**Records for this exercise:**
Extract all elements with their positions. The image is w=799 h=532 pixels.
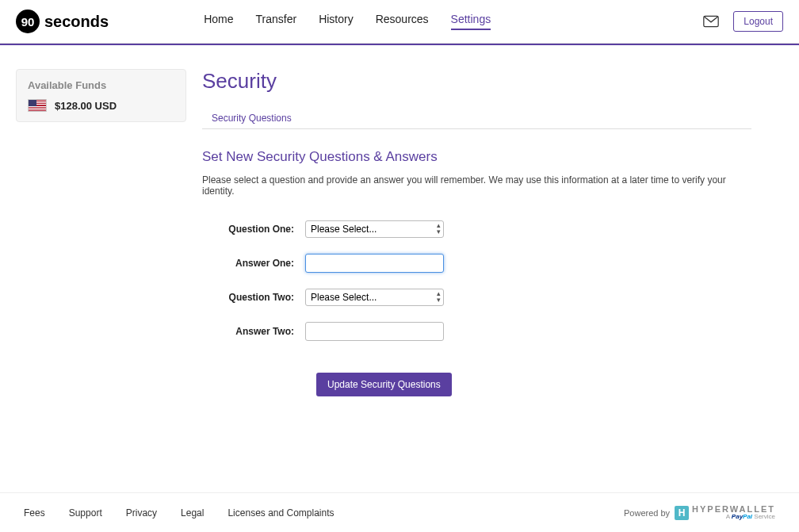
label-answer-two: Answer Two: xyxy=(202,326,305,337)
footer-links: Fees Support Privacy Legal Licenses and … xyxy=(24,507,335,519)
main: Security Security Questions Set New Secu… xyxy=(202,69,783,396)
input-answer-two[interactable] xyxy=(305,322,444,341)
input-answer-one[interactable] xyxy=(305,254,444,273)
funds-card: Available Funds $128.00 USD xyxy=(16,69,186,122)
update-security-questions-button[interactable]: Update Security Questions xyxy=(316,373,452,396)
select-question-two[interactable]: Please Select... xyxy=(305,289,444,306)
row-question-one: Question One: Please Select... ▴▾ xyxy=(202,220,751,238)
nav-settings[interactable]: Settings xyxy=(451,13,491,30)
nav-home[interactable]: Home xyxy=(204,13,233,30)
powered-by: Powered by H HYPERWALLET A PayPal Servic… xyxy=(624,505,775,520)
footer-link-support[interactable]: Support xyxy=(69,507,102,519)
label-question-one: Question One: xyxy=(202,224,305,235)
tab-security-questions[interactable]: Security Questions xyxy=(210,108,293,128)
logo-badge: 90 xyxy=(16,10,40,33)
label-question-two: Question Two: xyxy=(202,292,305,303)
content: Available Funds $128.00 USD Security Sec… xyxy=(0,45,799,396)
logo-text: seconds xyxy=(44,13,109,31)
label-answer-one: Answer One: xyxy=(202,258,305,269)
hyperwallet-sub: A PayPal Service xyxy=(692,514,775,520)
sidebar: Available Funds $128.00 USD xyxy=(16,69,186,396)
hyperwallet-icon: H xyxy=(675,506,689,520)
section-desc: Please select a question and provide an … xyxy=(202,174,751,197)
mail-icon[interactable] xyxy=(703,15,719,28)
footer-link-licenses[interactable]: Licenses and Complaints xyxy=(227,507,334,519)
row-answer-two: Answer Two: xyxy=(202,322,751,341)
row-question-two: Question Two: Please Select... ▴▾ xyxy=(202,289,751,306)
select-question-one[interactable]: Please Select... xyxy=(305,220,444,238)
flag-us-icon xyxy=(28,99,47,112)
nav-transfer[interactable]: Transfer xyxy=(256,13,297,30)
funds-amount: $128.00 USD xyxy=(55,100,117,112)
funds-row: $128.00 USD xyxy=(28,99,174,112)
page-title: Security xyxy=(202,69,751,94)
funds-title: Available Funds xyxy=(28,79,174,91)
footer: Fees Support Privacy Legal Licenses and … xyxy=(0,492,799,532)
row-answer-one: Answer One: xyxy=(202,254,751,273)
logout-button[interactable]: Logout xyxy=(733,11,783,32)
footer-link-fees[interactable]: Fees xyxy=(24,507,45,519)
section-title: Set New Security Questions & Answers xyxy=(202,149,751,165)
powered-label: Powered by xyxy=(624,508,670,518)
tabs: Security Questions xyxy=(202,108,751,129)
footer-link-privacy[interactable]: Privacy xyxy=(126,507,157,519)
hyperwallet-logo: H HYPERWALLET A PayPal Service xyxy=(675,505,775,520)
footer-link-legal[interactable]: Legal xyxy=(181,507,204,519)
logo: 90 seconds xyxy=(16,10,109,33)
nav-resources[interactable]: Resources xyxy=(376,13,429,30)
nav-history[interactable]: History xyxy=(319,13,354,30)
header: 90 seconds Home Transfer History Resourc… xyxy=(0,0,799,44)
header-right: Logout xyxy=(703,11,783,32)
nav: Home Transfer History Resources Settings xyxy=(204,13,491,30)
submit-row: Update Security Questions xyxy=(316,373,751,396)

**The task:**
When copying the entries, drop the images and keep every line exact.

**Exercise output:**
Extract all elements with their positions. The image is w=799 h=532 pixels.
label-answer-two: Answer Two: xyxy=(202,326,305,337)
footer-links: Fees Support Privacy Legal Licenses and … xyxy=(24,507,335,519)
main: Security Security Questions Set New Secu… xyxy=(202,69,783,396)
input-answer-two[interactable] xyxy=(305,322,444,341)
input-answer-one[interactable] xyxy=(305,254,444,273)
funds-card: Available Funds $128.00 USD xyxy=(16,69,186,122)
update-security-questions-button[interactable]: Update Security Questions xyxy=(316,373,452,396)
select-question-two[interactable]: Please Select... xyxy=(305,289,444,306)
row-question-one: Question One: Please Select... ▴▾ xyxy=(202,220,751,238)
nav-settings[interactable]: Settings xyxy=(451,13,491,30)
nav-home[interactable]: Home xyxy=(204,13,233,30)
powered-by: Powered by H HYPERWALLET A PayPal Servic… xyxy=(624,505,775,520)
footer-link-support[interactable]: Support xyxy=(69,507,102,519)
label-question-one: Question One: xyxy=(202,224,305,235)
tab-security-questions[interactable]: Security Questions xyxy=(210,108,293,128)
logo-badge: 90 xyxy=(16,10,40,33)
label-question-two: Question Two: xyxy=(202,292,305,303)
content: Available Funds $128.00 USD Security Sec… xyxy=(0,45,799,396)
logo-text: seconds xyxy=(44,13,109,31)
label-answer-one: Answer One: xyxy=(202,258,305,269)
hyperwallet-sub: A PayPal Service xyxy=(692,514,775,520)
sidebar: Available Funds $128.00 USD xyxy=(16,69,186,396)
hyperwallet-icon: H xyxy=(675,506,689,520)
section-desc: Please select a question and provide an … xyxy=(202,174,751,197)
mail-icon[interactable] xyxy=(703,15,719,28)
footer-link-licenses[interactable]: Licenses and Complaints xyxy=(227,507,334,519)
row-answer-two: Answer Two: xyxy=(202,322,751,341)
row-question-two: Question Two: Please Select... ▴▾ xyxy=(202,289,751,306)
select-question-one[interactable]: Please Select... xyxy=(305,220,444,238)
flag-us-icon xyxy=(28,99,47,112)
nav-transfer[interactable]: Transfer xyxy=(256,13,297,30)
funds-amount: $128.00 USD xyxy=(55,100,117,112)
funds-row: $128.00 USD xyxy=(28,99,174,112)
page-title: Security xyxy=(202,69,751,94)
funds-title: Available Funds xyxy=(28,79,174,91)
footer: Fees Support Privacy Legal Licenses and … xyxy=(0,492,799,532)
row-answer-one: Answer One: xyxy=(202,254,751,273)
logout-button[interactable]: Logout xyxy=(733,11,783,32)
footer-link-fees[interactable]: Fees xyxy=(24,507,45,519)
section-title: Set New Security Questions & Answers xyxy=(202,149,751,165)
powered-label: Powered by xyxy=(624,508,670,518)
tabs: Security Questions xyxy=(202,108,751,129)
footer-link-privacy[interactable]: Privacy xyxy=(126,507,157,519)
hyperwallet-logo: H HYPERWALLET A PayPal Service xyxy=(675,505,775,520)
footer-link-legal[interactable]: Legal xyxy=(181,507,204,519)
logo: 90 seconds xyxy=(16,10,109,33)
nav-resources[interactable]: Resources xyxy=(376,13,429,30)
nav-history[interactable]: History xyxy=(319,13,354,30)
header: 90 seconds Home Transfer History Resourc… xyxy=(0,0,799,44)
header-right: Logout xyxy=(703,11,783,32)
nav: Home Transfer History Resources Settings xyxy=(204,13,491,30)
submit-row: Update Security Questions xyxy=(316,373,751,396)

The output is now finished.